In the article by Shigefuku and colleagues,1 the authors investigated factors associated with overall survival (OS) and cancer-specific survival (CSS) in lung adenocarcinoma patients who remained free from recurrence for more than 5 years after complete resection. Survival analyses showed that sex, smoking history, whole tumor size, pathological node status, pathological stage, blood vessel invasion, lymphatic permeation, visceral pleural invasion, and absence of ground-glass opacity (GGO) components were significant factors associated with OS and CSS, while multivariate analysis showed that sex, pathological node status, and absence of GGO components were significant independent factors associated with OS and CSS. In pathological stage I patients, absence of GGO components was significantly associated with poor OS and CSS. The results are interesting, and the main finding of this study is that the absence of GGO components increases the recurrence risk of lung adenocarcinoma 5 years after complete resection.

Several studies have shown that GGO components in the tumor are associated with a favorable prognosis. The GGO component on chest computed tomography (CT) is associated with the indolence of lung cancer. In the 8th edition of the TNM classification, the presence of the GGO component on chest CT is regarded as noninvasive, and is excluded while measuring the preoperative tumor diameter.2 However, after complete resection of the lung adenocarcinoma, the effect of GGO on long-term prognosis has not been determined.
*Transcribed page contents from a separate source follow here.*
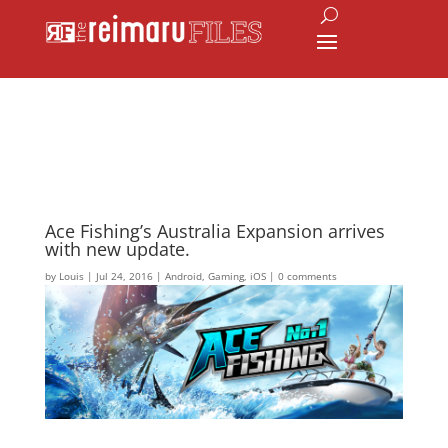
Ace Fishing’s Australia Expansion arrives
with new update.
by
Louis
|
Jul 24, 2016
|
Android
,
Gaming
,
iOS
|
0 comments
For a long time, 5-year disease-free survival after complete resection remained the milestone in curing lung cancer. A few studies have investigated postoperative long-term survival in lung cancer patients who underwent complete resection. Maeda et al. reported that lung cancer recurred in 10.6% of patients at 5 years after these patients underwent resection, and local and distant metastases developed in 4.6% and 6.0% of patients, respectively.3 In the aforementioned study conducted by Shigefuku et al., the recurrence rates beyond 5 years were 1.5% and 5.8% in patients with and without GGO, respectively. The former rate was slightly better than the previously reported rate, however this may be due to the high percentage of patients with GGO included in this study.

Some drawbacks exist in the study. For instance, the ratio of GGO has not been considered. In a recent study conducted by the Japan Clinical Oncology Group Lung Cancer Surgical Study Group, consolidation/tumor ratio ≤ 0.5, which is identical to 50% of GGOs in the tumor, showed excellent prognosis.4 The GGO ratio could be important for the present study. Additionally, the type of resection (lobectomy, segmentectomy, or pneumonectomy) was not described, which could have affected the prognosis. Primary lung cancers with GGO have increased recently5 and are gaining increasing attention. Moreover, the data of multiple nodules were not described in this study. Distinguishing the recurrence of primary lung cancer from metachronous tumors was difficult without pathologic specimens, and this issue could be subsequently addressed.

Thus, the absence of GGO is a predictor of poor long-term prognosis. Furthermore, a period of 5 years is not sufficient to ascertain whether lung cancer is cured. GGO indicates dormancy of lung cancer, and it is interesting that the dormancy of GGO lasts for a long time after complete resection of the adenocarcinoma.

The prognostic impact of GGO can be expected to become an important clinical issue, and could therefore be the subject of future studies. Based on the present research, large-scale prospective studies of lung adenocarcinoma should be performed with the aim of understanding the impact of GGO on long-term prognosis.